4.) You'll know what you want when you see it. Brendan and I looked at three houses before we bought our lot and decided to build. When we saw an option that was new construction, a floor plan we liked, close to work, and in our comfortable price range, we took it. Remember, you are never going to find 100% perfect (I wish our laundry room and extra bedrooms were a little bigger, for instance), so stop expecting to. When you see mostly perfect, make an offer. If you are looking for 100% perfect, it may be a sign that you aren't actually ready (and thus, you will second guess houses that are actually a great match). Being decisive can save you a lot of time and torment. This advice applies to a lot of things outside home buying, and I wish it was advice I could always figure out how to take!

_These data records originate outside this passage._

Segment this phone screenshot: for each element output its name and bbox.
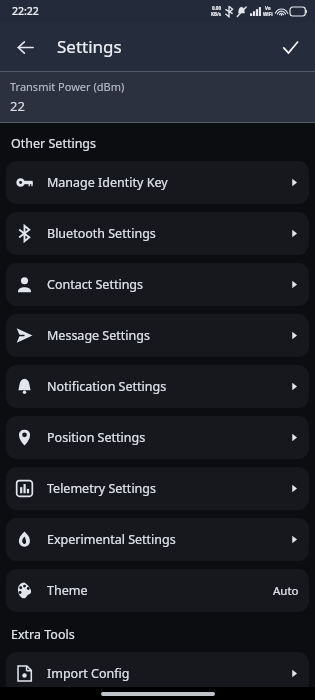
- button[interactable]: Save: [273, 30, 307, 64]
- staticText: Extra Tools: [11, 626, 75, 643]
- staticText: Contact Settings: [47, 276, 290, 293]
- button[interactable]: Position Settings: [6, 416, 309, 459]
- button[interactable]: Manage Identity Key: [6, 161, 309, 204]
- staticText: Bluetooth Settings: [47, 225, 290, 242]
- staticText: KB/s: [211, 11, 222, 17]
- staticText: Theme: [47, 582, 273, 599]
- button[interactable]: Bluetooth Settings: [6, 212, 309, 255]
- button[interactable]: Message Settings: [6, 314, 309, 357]
- staticText: Position Settings: [47, 429, 290, 446]
- staticText: Other Settings: [11, 135, 97, 152]
- staticText: 0.00: [212, 5, 221, 11]
- staticText: Import Config: [47, 665, 290, 682]
- staticText: Settings: [57, 35, 122, 58]
- staticText: Transmit Power (dBm): [10, 79, 125, 94]
- staticText: WiFi: [263, 11, 273, 17]
- button[interactable]: Notification Settings: [6, 365, 309, 408]
- staticText: Auto: [273, 583, 299, 599]
- staticText: Vo: [265, 5, 271, 11]
- button[interactable]: Contact Settings: [6, 263, 309, 306]
- button[interactable]: Theme: [6, 569, 309, 612]
- button[interactable]: Import Config: [6, 652, 309, 695]
- staticText: 22:22: [12, 4, 39, 18]
- staticText: Experimental Settings: [47, 531, 290, 548]
- button[interactable]: Telemetry Settings: [6, 467, 309, 510]
- button[interactable]: Back: [8, 30, 42, 64]
- staticText: Telemetry Settings: [47, 480, 290, 497]
- button[interactable]: Experimental Settings: [6, 518, 309, 561]
- staticText: Manage Identity Key: [47, 174, 290, 191]
- staticText: Notification Settings: [47, 378, 290, 395]
- staticText: Message Settings: [47, 327, 290, 344]
- staticText: 22: [10, 97, 25, 115]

5.) The actual move and first few weeks will be stressful. I think I expected the whole process to be all romantic and Pinteresty (you know, we'd order pizza to the empty house and eat it on a picnic blanket with champagne). In reality, though it was exciting to move in and there were romantic moments, there was also a lot of stress. I wish I had known to expect that. Any move is a major adjustment, but the change between being a renter and an owner is really anxiety provoking. Also, your house doesn't feel like a home at first. It takes time to feel settled.

6.) Yes, it does make a big difference. I never knew how happy our house would make me until I got here and got settled. It truly is wonderful to come home to a place that is all your own and to not share walls with anyone. Decorating our home and designing our backyard has given us a fun and meaningful project to work on together. We no longer deal with many of the inconveniences that were a result of renting, like hunting for parking spaces, having to defrost our vehicles in winter, carrying gallons of water and groceries up three flights of stairs, going outside to do laundry, etc (I realize every rental experience is different. That was just ours). On a daily basis, I truly feel happier and more relaxed because of our home. It has even made a difference for Lola and Zoe. They seem more content now that there is extra space for them to roam.


If the timing is right, getting the keys to your new home is one of the best feelings.